WHAT YOU ARE ASKED TO DO
As the answer, set down the lines below from the one containing "에 접근하거나 다른 사업자가 소유한 앱과 웹사이트 전반" through the one containing "를 표시해야 합니다. 사용자의 응답은 이진값이며, 설정에", exactly and inclusively, and no others.
━━━━
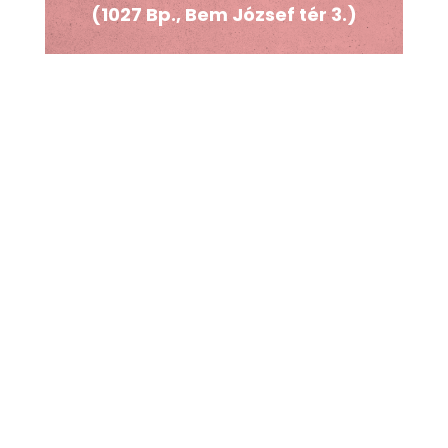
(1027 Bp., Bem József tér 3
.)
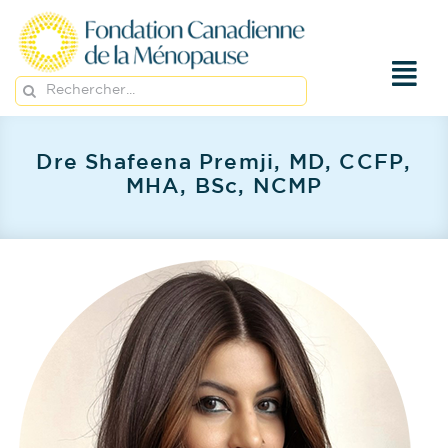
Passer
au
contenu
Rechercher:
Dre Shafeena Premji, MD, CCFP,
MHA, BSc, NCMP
━━━━
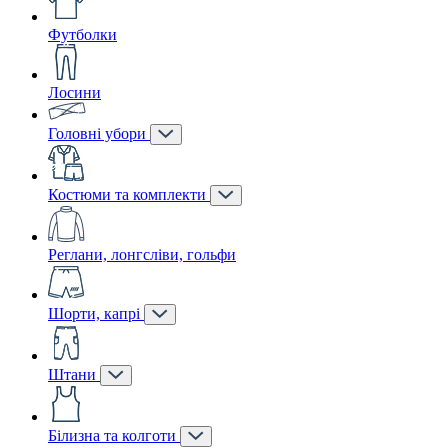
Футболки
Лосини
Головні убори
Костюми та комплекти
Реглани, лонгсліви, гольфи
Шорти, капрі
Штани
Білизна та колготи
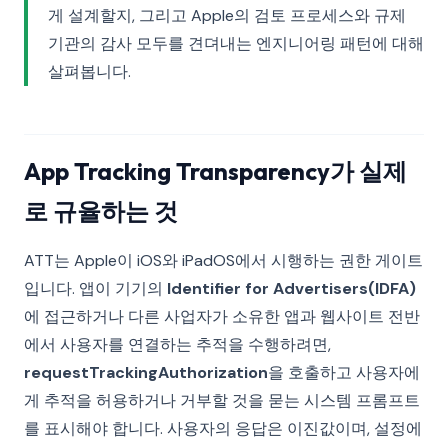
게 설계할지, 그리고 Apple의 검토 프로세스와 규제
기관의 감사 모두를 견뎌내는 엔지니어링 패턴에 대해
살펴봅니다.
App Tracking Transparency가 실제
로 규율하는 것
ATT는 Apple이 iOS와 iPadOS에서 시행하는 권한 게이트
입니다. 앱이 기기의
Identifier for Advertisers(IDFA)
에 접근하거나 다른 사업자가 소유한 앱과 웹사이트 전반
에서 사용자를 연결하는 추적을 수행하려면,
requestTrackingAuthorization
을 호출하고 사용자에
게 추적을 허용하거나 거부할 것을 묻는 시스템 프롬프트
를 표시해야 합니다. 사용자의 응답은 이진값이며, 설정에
━━━━
REPLY TO THE TASK
에 접근하거나 다른 사업자가 소유한 앱과 웹사이트 전반
에서 사용자를 연결하는 추적을 수행하려면,
requestTrackingAuthorization
을 호출하고 사용자에
게 추적을 허용하거나 거부할 것을 묻는 시스템 프롬프트
를 표시해야 합니다. 사용자의 응답은 이진값이며, 설정에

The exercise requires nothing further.